I found this article on the Brain Preservation Foundation's blog that covers a lot of common theories of consciousness and shows how they kinna miss the point when it comes to determining if certain folks should or should not upload our brains if given the opportunity.
Hence I see no reason to agree with Kuhn’s pessimistic conclusions about uploading even assuming his eccentric taxonomy of theories of consciousness is correct. What I want to focus on in the reminder of this blog is challenging the assumption that the best approach to consciousness is tabulating lists of possible theories of consciousness and assuming they each deserve equal consideration (much like the recent trend in covering politics to give equal time to each position regardless of any empirical relevant considerations). Many of the theories of consciousness on Kuhn’s list, while reasonable in the past, are now known to be false based on our best current understanding of neuroscience and physics (specifically, I am referring to theories that require mental causation or mental substances). Among the remaining theories, some of them are much more plausible than others.

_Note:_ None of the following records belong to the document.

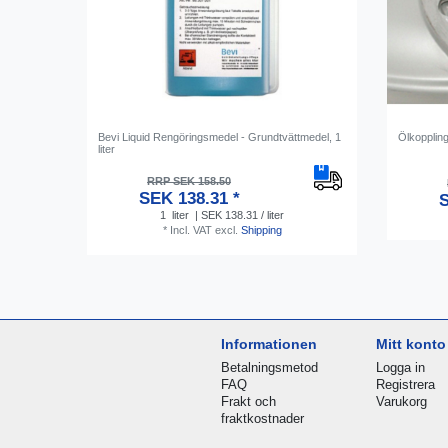
Bevi Liquid Rengöringsmedel - Grundtvättmedel, 1
Ölkoppling
liter
RRP SEK 158.50
SEK 138.31 *
S
1
liter
| SEK 138.31 / liter
*
Incl. VAT
excl.
Shipping
Informationen
Mitt konto
Betalningsmetod
Logga in
FAQ
Registrera
Frakt och
Varukorg
fraktkostnader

I'm not equating thoughts and experiences. I'm relying on the fact that our thoughts about experiences are caused by those experiences, so the algorithms-of-experiences are required to get the right algorithms-of-thoughts.
I'm not too concerned about contradicting or being consistent with GAZP, because its conclusion seems fuzzy. On some ways of clarifying GAZP I'd probably object and on others I wouldn't.
You only get your guarantee if experiences are the only thing that can cause thoughts about experiences. However, you don;t get that by noting that in humans thoughts are usually caused by experiences. Moreover, in a WBE or AI, there is always a causal account of thoughts that doesn't mention experiences, namely the account i terms of information processing.